> [TASK ITEM]: The data below should be retyped exactly, with the pictures left out.
+++ RECORD EXCERPTS +++
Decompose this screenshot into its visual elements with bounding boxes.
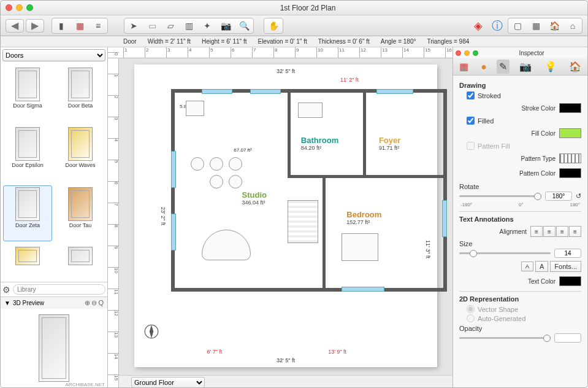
library-item[interactable]	[56, 245, 105, 279]
back-button[interactable]: ◀	[6, 19, 24, 33]
info-object: Door	[123, 38, 137, 45]
traffic-lights[interactable]	[6, 4, 33, 11]
floor-plan[interactable]: 5.87 ft² 67.07 ft² Bathroom84.20 ft² Foy…	[171, 89, 447, 292]
library-item[interactable]: Door Sigma	[3, 66, 52, 122]
library-item[interactable]: Door Zeta	[3, 185, 52, 241]
align-center-button[interactable]: ≡	[543, 226, 556, 237]
filled-checkbox[interactable]	[467, 117, 475, 125]
inspector-title: Inspector	[478, 50, 585, 56]
tab-2d[interactable]: ✎	[497, 60, 510, 74]
library-category-select[interactable]: Doors	[2, 49, 105, 61]
preview-title: 3D Preview	[13, 300, 44, 306]
opacity-slider[interactable]	[459, 337, 551, 339]
tab-cameras[interactable]: 📷	[517, 60, 534, 74]
preview-header[interactable]: ▼ 3D Preview ⊕ ⊖ Q	[1, 297, 107, 309]
rotate-field[interactable]	[545, 192, 572, 201]
view-mode-group: ▮ ▦ ≡	[52, 18, 108, 34]
library-item[interactable]: Door Tau	[56, 185, 105, 241]
library-item[interactable]: Door Waves	[56, 125, 105, 181]
tile-view-button[interactable]: ▦	[527, 19, 544, 33]
paper: 32' 5" ft 11' 2" ft 23' 2" ft 11' 3" ft …	[134, 64, 437, 367]
preview-3d[interactable]: ARCHIBASE.NET	[1, 309, 107, 388]
tab-materials[interactable]: ●	[478, 60, 489, 74]
zoom-reset-icon[interactable]: Q	[98, 299, 104, 307]
close-icon[interactable]	[456, 50, 461, 56]
zoom-out-icon[interactable]: ⊖	[91, 299, 97, 307]
library-search-input[interactable]	[13, 284, 105, 295]
font-larger-button[interactable]: A	[535, 261, 548, 272]
inspector-panel: Inspector ▦ ● ✎ 📷 💡 🏠 Drawing Stroked St…	[452, 47, 587, 388]
floor-select[interactable]: Ground Floor	[131, 377, 205, 388]
library-item[interactable]	[3, 245, 52, 279]
view3d-button[interactable]: ⌂	[564, 19, 581, 33]
select-tool[interactable]: ➤	[125, 19, 142, 33]
tab-object[interactable]: ▦	[457, 60, 471, 74]
minimize-icon[interactable]	[16, 4, 23, 11]
tab-building[interactable]: 🏠	[567, 60, 584, 74]
room-label-studio: Studio346.04 ft²	[242, 190, 267, 206]
align-right-button[interactable]: ≡	[556, 226, 568, 237]
pan-tool[interactable]: ✋	[265, 19, 282, 33]
dimension-label: 32' 5" ft	[277, 68, 295, 74]
heading-drawing: Drawing	[459, 82, 581, 89]
ruler-horizontal: 0123456789101112131415161718192021222324…	[108, 47, 452, 58]
info-height: Height = 6' 11" ft	[202, 38, 247, 45]
zoom-tool[interactable]: 🔍	[235, 19, 253, 33]
patternfill-checkbox	[467, 142, 475, 150]
opacity-field[interactable]	[554, 333, 581, 343]
auto-generated-radio	[467, 314, 475, 322]
close-icon[interactable]	[6, 4, 12, 11]
camera-tool[interactable]: 📷	[217, 19, 234, 33]
floor-tool[interactable]: ▥	[180, 19, 197, 33]
pattern-color-swatch[interactable]	[559, 168, 581, 178]
align-justify-button[interactable]: ≡	[569, 226, 581, 237]
room-label-bedroom: Bedroom152.77 ft²	[346, 210, 381, 225]
fonts-button[interactable]: Fonts...	[550, 261, 581, 272]
library-toggle-button[interactable]: ▮	[53, 19, 70, 33]
library-footer: ⚙	[1, 282, 107, 297]
stroke-color-swatch[interactable]	[559, 103, 581, 113]
zoom-icon[interactable]	[26, 4, 33, 11]
elevation-button[interactable]: 🏠	[546, 19, 563, 33]
titlebar: 1st Floor 2d Plan	[1, 1, 587, 15]
forward-button[interactable]: ▶	[26, 19, 44, 33]
measure-tool[interactable]: ✦	[199, 19, 216, 33]
heading-2d-rep: 2D Representation	[459, 295, 581, 303]
main-toolbar: ◀ ▶ ▮ ▦ ≡ ➤ ▭ ▱ ▥ ✦ 📷 🔍 ✋ ◈ ⓘ ▢ ▦ 🏠 ⌂	[1, 15, 587, 36]
room-tool[interactable]: ▱	[162, 19, 179, 33]
render-button[interactable]: ◈	[470, 19, 487, 33]
library-item[interactable]: Door Beta	[56, 66, 105, 122]
text-color-swatch[interactable]	[559, 276, 581, 286]
furniture-button[interactable]: ▦	[71, 19, 88, 33]
canvas[interactable]: 32' 5" ft 11' 2" ft 23' 2" ft 11' 3" ft …	[119, 58, 452, 388]
disclosure-icon[interactable]: ▼	[4, 300, 10, 306]
library-grid: Door Sigma Door Beta Door Epsilon Door W…	[1, 63, 107, 282]
font-smaller-button[interactable]: A	[521, 262, 533, 271]
zoom-in-icon[interactable]: ⊕	[85, 299, 90, 307]
rotate-reset-icon[interactable]: ↺	[576, 192, 581, 200]
align-left-button[interactable]: ≡	[530, 226, 543, 237]
rotate-slider[interactable]	[459, 195, 541, 197]
zoom-icon[interactable]	[473, 50, 478, 56]
tab-lights[interactable]: 💡	[542, 60, 559, 74]
dimension-label: 11' 2" ft	[340, 77, 359, 83]
vector-shape-radio	[467, 305, 475, 313]
info-button[interactable]: ⓘ	[489, 19, 506, 33]
library-item[interactable]: Door Epsilon	[3, 125, 52, 181]
floor-selector-bar: Ground Floor	[119, 375, 452, 388]
preview-credit: ARCHIBASE.NET	[66, 382, 105, 387]
fill-color-swatch[interactable]	[559, 128, 581, 138]
stroked-checkbox[interactable]	[467, 91, 475, 99]
pattern-type-swatch[interactable]	[559, 153, 581, 163]
gear-icon[interactable]: ⚙	[2, 285, 10, 295]
plan2d-button[interactable]: ▢	[509, 19, 526, 33]
wall-tool[interactable]: ▭	[143, 19, 161, 33]
dimension-label: 23' 2" ft	[160, 207, 166, 225]
minimize-icon[interactable]	[464, 50, 470, 56]
info-thickness: Thickness = 0' 6" ft	[318, 38, 370, 45]
ruler-vertical: 0123456789101112131415161718192021222324…	[108, 58, 119, 388]
list-button[interactable]: ≡	[90, 19, 107, 33]
fontsize-field[interactable]	[554, 249, 581, 258]
canvas-area: 0123456789101112131415161718192021222324…	[108, 47, 452, 388]
fontsize-slider[interactable]	[459, 252, 551, 254]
+++
> [ANSWER SECTION]:
Decompose this screenshot into its visual elements with bounding boxes.
library-item[interactable]	[56, 245, 105, 279]
back-button[interactable]: ◀	[6, 19, 24, 33]
info-object: Door	[123, 38, 137, 45]
traffic-lights[interactable]	[6, 4, 33, 11]
floor-plan[interactable]: 5.87 ft² 67.07 ft² Bathroom84.20 ft² Foy…	[171, 89, 447, 292]
library-item[interactable]: Door Sigma	[3, 66, 52, 122]
library-item[interactable]: Door Zeta	[3, 185, 52, 241]
align-center-button[interactable]: ≡	[543, 226, 556, 237]
filled-checkbox[interactable]	[467, 117, 475, 125]
inspector-title: Inspector	[478, 50, 585, 56]
tab-2d[interactable]: ✎	[497, 60, 510, 74]
library-category-select[interactable]: Doors	[2, 49, 105, 61]
preview-title: 3D Preview	[13, 300, 44, 306]
opacity-slider[interactable]	[459, 337, 551, 339]
tab-cameras[interactable]: 📷	[517, 60, 534, 74]
preview-header[interactable]: ▼ 3D Preview ⊕ ⊖ Q	[1, 297, 107, 309]
rotate-field[interactable]	[545, 192, 572, 201]
view-mode-group: ▮ ▦ ≡	[52, 18, 108, 34]
library-item[interactable]: Door Tau	[56, 185, 105, 241]
library-item[interactable]: Door Waves	[56, 125, 105, 181]
tile-view-button[interactable]: ▦	[527, 19, 544, 33]
paper: 32' 5" ft 11' 2" ft 23' 2" ft 11' 3" ft …	[134, 64, 437, 367]
preview-3d[interactable]: ARCHIBASE.NET	[1, 309, 107, 388]
tab-materials[interactable]: ●	[478, 60, 489, 74]
zoom-reset-icon[interactable]: Q	[98, 299, 104, 307]
close-icon[interactable]	[456, 50, 461, 56]
zoom-out-icon[interactable]: ⊖	[91, 299, 97, 307]
library-search-input[interactable]	[13, 284, 105, 295]
font-larger-button[interactable]: A	[535, 261, 548, 272]
inspector-panel: Inspector ▦ ● ✎ 📷 💡 🏠 Drawing Stroked St…	[452, 47, 587, 388]
floor-select[interactable]: Ground Floor	[131, 377, 205, 388]
library-item[interactable]	[3, 245, 52, 279]
view3d-button[interactable]: ⌂	[564, 19, 581, 33]
select-tool[interactable]: ➤	[125, 19, 142, 33]
tab-object[interactable]: ▦	[457, 60, 471, 74]
minimize-icon[interactable]	[16, 4, 23, 11]
tab-building[interactable]: 🏠	[567, 60, 584, 74]
room-label-studio: Studio346.04 ft²	[242, 190, 267, 206]
align-right-button[interactable]: ≡	[556, 226, 568, 237]
pan-tool[interactable]: ✋	[265, 19, 282, 33]
dimension-label: 32' 5" ft	[277, 68, 295, 74]
heading-drawing: Drawing	[459, 82, 581, 89]
ruler-horizontal: 0123456789101112131415161718192021222324…	[108, 47, 452, 58]
info-height: Height = 6' 11" ft	[202, 38, 247, 45]
zoom-tool[interactable]: 🔍	[235, 19, 253, 33]
patternfill-checkbox	[467, 142, 475, 150]
opacity-field[interactable]	[554, 333, 581, 343]
auto-generated-radio	[467, 314, 475, 322]
close-icon[interactable]	[6, 4, 12, 11]
camera-tool[interactable]: 📷	[217, 19, 234, 33]
floor-tool[interactable]: ▥	[180, 19, 197, 33]
pattern-color-swatch[interactable]	[559, 168, 581, 178]
align-justify-button[interactable]: ≡	[569, 226, 581, 237]
room-label-bedroom: Bedroom152.77 ft²	[346, 210, 381, 225]
fonts-button[interactable]: Fonts...	[550, 261, 581, 272]
library-toggle-button[interactable]: ▮	[53, 19, 70, 33]
library-footer: ⚙	[1, 282, 107, 297]
stroke-color-swatch[interactable]	[559, 103, 581, 113]
zoom-icon[interactable]	[26, 4, 33, 11]
elevation-button[interactable]: 🏠	[546, 19, 563, 33]
titlebar: 1st Floor 2d Plan	[1, 1, 587, 15]
forward-button[interactable]: ▶	[26, 19, 44, 33]
measure-tool[interactable]: ✦	[199, 19, 216, 33]
heading-2d-rep: 2D Representation	[459, 295, 581, 303]
main-toolbar: ◀ ▶ ▮ ▦ ≡ ➤ ▭ ▱ ▥ ✦ 📷 🔍 ✋ ◈ ⓘ ▢ ▦ 🏠 ⌂	[1, 15, 587, 36]
room-tool[interactable]: ▱	[162, 19, 179, 33]
render-button[interactable]: ◈	[470, 19, 487, 33]
library-item[interactable]: Door Beta	[56, 66, 105, 122]
text-color-swatch[interactable]	[559, 276, 581, 286]
furniture-button[interactable]: ▦	[71, 19, 88, 33]
canvas[interactable]: 32' 5" ft 11' 2" ft 23' 2" ft 11' 3" ft …	[119, 58, 452, 388]
disclosure-icon[interactable]: ▼	[4, 300, 10, 306]
library-grid: Door Sigma Door Beta Door Epsilon Door W…	[1, 63, 107, 282]
font-smaller-button[interactable]: A	[521, 262, 533, 271]
zoom-in-icon[interactable]: ⊕	[85, 299, 90, 307]
rotate-reset-icon[interactable]: ↺	[576, 192, 581, 200]
align-left-button[interactable]: ≡	[530, 226, 543, 237]
rotate-slider[interactable]	[459, 195, 541, 197]
zoom-icon[interactable]	[473, 50, 478, 56]
tab-lights[interactable]: 💡	[542, 60, 559, 74]
dimension-label: 11' 2" ft	[340, 77, 359, 83]
vector-shape-radio	[467, 305, 475, 313]
info-button[interactable]: ⓘ	[489, 19, 506, 33]
library-item[interactable]: Door Epsilon	[3, 125, 52, 181]
floor-selector-bar: Ground Floor	[119, 375, 452, 388]
preview-credit: ARCHIBASE.NET	[66, 382, 105, 387]
fill-color-swatch[interactable]	[559, 128, 581, 138]
stroked-checkbox[interactable]	[467, 91, 475, 99]
pattern-type-swatch[interactable]	[559, 153, 581, 163]
gear-icon[interactable]: ⚙	[2, 285, 10, 295]
plan2d-button[interactable]: ▢	[509, 19, 526, 33]
wall-tool[interactable]: ▭	[143, 19, 161, 33]
dimension-label: 23' 2" ft	[160, 207, 166, 225]
minimize-icon[interactable]	[464, 50, 470, 56]
info-thickness: Thickness = 0' 6" ft	[318, 38, 370, 45]
ruler-vertical: 0123456789101112131415161718192021222324…	[108, 58, 119, 388]
list-button[interactable]: ≡	[90, 19, 107, 33]
fontsize-field[interactable]	[554, 249, 581, 258]
canvas-area: 0123456789101112131415161718192021222324…	[108, 47, 452, 388]
fontsize-slider[interactable]	[459, 252, 551, 254]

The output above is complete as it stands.